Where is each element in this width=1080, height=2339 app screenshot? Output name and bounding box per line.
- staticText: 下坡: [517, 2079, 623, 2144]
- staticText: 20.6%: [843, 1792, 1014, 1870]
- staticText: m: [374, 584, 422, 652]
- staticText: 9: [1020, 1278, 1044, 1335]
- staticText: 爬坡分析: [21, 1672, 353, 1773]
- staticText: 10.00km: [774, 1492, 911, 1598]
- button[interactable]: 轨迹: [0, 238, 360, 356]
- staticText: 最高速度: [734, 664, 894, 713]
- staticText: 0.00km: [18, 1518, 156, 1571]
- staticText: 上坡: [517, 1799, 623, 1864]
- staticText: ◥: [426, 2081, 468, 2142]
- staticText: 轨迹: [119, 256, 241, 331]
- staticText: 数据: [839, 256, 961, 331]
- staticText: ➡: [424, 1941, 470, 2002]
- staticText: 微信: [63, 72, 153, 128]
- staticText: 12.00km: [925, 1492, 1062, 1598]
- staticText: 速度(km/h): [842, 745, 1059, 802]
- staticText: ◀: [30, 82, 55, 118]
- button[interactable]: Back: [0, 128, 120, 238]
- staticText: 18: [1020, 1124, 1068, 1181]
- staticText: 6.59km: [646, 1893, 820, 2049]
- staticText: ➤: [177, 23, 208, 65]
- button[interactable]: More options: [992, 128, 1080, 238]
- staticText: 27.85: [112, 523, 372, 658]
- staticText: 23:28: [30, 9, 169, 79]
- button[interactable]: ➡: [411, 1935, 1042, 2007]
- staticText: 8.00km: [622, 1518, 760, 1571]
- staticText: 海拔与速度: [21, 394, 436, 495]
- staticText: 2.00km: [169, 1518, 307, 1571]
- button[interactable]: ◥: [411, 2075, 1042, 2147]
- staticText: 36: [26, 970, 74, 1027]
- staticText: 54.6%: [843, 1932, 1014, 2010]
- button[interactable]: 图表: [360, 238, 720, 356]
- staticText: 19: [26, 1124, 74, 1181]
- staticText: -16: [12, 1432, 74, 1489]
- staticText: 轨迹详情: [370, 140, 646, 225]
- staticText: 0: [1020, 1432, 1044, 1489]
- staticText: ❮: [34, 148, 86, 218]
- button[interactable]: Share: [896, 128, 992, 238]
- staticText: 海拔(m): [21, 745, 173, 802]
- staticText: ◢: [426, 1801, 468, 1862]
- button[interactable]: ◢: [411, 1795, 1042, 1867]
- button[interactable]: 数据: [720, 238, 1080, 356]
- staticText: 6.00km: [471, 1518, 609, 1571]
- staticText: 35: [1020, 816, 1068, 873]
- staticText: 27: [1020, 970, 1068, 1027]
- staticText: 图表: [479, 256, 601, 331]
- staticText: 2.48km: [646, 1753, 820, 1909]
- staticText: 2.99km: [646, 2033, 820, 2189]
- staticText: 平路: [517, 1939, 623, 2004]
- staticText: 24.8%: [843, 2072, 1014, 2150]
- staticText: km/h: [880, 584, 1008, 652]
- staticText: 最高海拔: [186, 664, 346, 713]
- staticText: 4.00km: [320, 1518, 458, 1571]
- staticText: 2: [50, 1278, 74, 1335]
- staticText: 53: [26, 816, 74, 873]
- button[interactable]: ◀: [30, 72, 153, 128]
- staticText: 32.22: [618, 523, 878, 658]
= = = = = = =
Would you please write out the entire listing exactly?

Where is each element in this width=1080, height=2339 app screenshot? Output name and bounding box per line.
- staticText: 下坡: [517, 2079, 623, 2144]
- staticText: 20.6%: [843, 1792, 1014, 1870]
- staticText: m: [374, 584, 422, 652]
- staticText: 9: [1020, 1278, 1044, 1335]
- staticText: 爬坡分析: [21, 1672, 353, 1773]
- staticText: 10.00km: [774, 1492, 911, 1598]
- button[interactable]: 轨迹: [0, 238, 360, 356]
- staticText: 最高速度: [734, 664, 894, 713]
- staticText: 0.00km: [18, 1518, 156, 1571]
- staticText: 上坡: [517, 1799, 623, 1864]
- staticText: ◥: [426, 2081, 468, 2142]
- staticText: 轨迹: [119, 256, 241, 331]
- staticText: 数据: [839, 256, 961, 331]
- staticText: ➡: [424, 1941, 470, 2002]
- staticText: 微信: [63, 72, 153, 128]
- staticText: 12.00km: [925, 1492, 1062, 1598]
- staticText: 速度(km/h): [842, 745, 1059, 802]
- staticText: ◀: [30, 82, 55, 118]
- button[interactable]: Back: [0, 128, 120, 238]
- staticText: 18: [1020, 1124, 1068, 1181]
- staticText: 6.59km: [646, 1893, 820, 2049]
- staticText: ➤: [177, 23, 208, 65]
- button[interactable]: More options: [992, 128, 1080, 238]
- staticText: 27.85: [112, 523, 372, 658]
- staticText: 23:28: [30, 9, 169, 79]
- button[interactable]: ➡: [411, 1935, 1042, 2007]
- staticText: 8.00km: [622, 1518, 760, 1571]
- staticText: 海拔与速度: [21, 394, 436, 495]
- staticText: 2.00km: [169, 1518, 307, 1571]
- button[interactable]: ◥: [411, 2075, 1042, 2147]
- staticText: 36: [26, 970, 74, 1027]
- staticText: 54.6%: [843, 1932, 1014, 2010]
- button[interactable]: 图表: [360, 238, 720, 356]
- staticText: 19: [26, 1124, 74, 1181]
- staticText: -16: [12, 1432, 74, 1489]
- staticText: 轨迹详情: [370, 140, 646, 225]
- staticText: 0: [1020, 1432, 1044, 1489]
- staticText: ❮: [34, 148, 86, 218]
- button[interactable]: Share: [896, 128, 992, 238]
- staticText: 海拔(m): [21, 745, 173, 802]
- staticText: ◢: [426, 1801, 468, 1862]
- button[interactable]: ◢: [411, 1795, 1042, 1867]
- button[interactable]: 数据: [720, 238, 1080, 356]
- staticText: 6.00km: [471, 1518, 609, 1571]
- staticText: 35: [1020, 816, 1068, 873]
- staticText: 27: [1020, 970, 1068, 1027]
- staticText: 图表: [479, 256, 601, 331]
- staticText: 2.48km: [646, 1753, 820, 1909]
- staticText: 2.99km: [646, 2033, 820, 2189]
- staticText: 平路: [517, 1939, 623, 2004]
- staticText: 24.8%: [843, 2072, 1014, 2150]
- staticText: km/h: [880, 584, 1008, 652]
- staticText: 最高海拔: [186, 664, 346, 713]
- staticText: 4.00km: [320, 1518, 458, 1571]
- staticText: 2: [50, 1278, 74, 1335]
- staticText: 53: [26, 816, 74, 873]
- button[interactable]: ◀: [30, 72, 153, 128]
- staticText: 32.22: [618, 523, 878, 658]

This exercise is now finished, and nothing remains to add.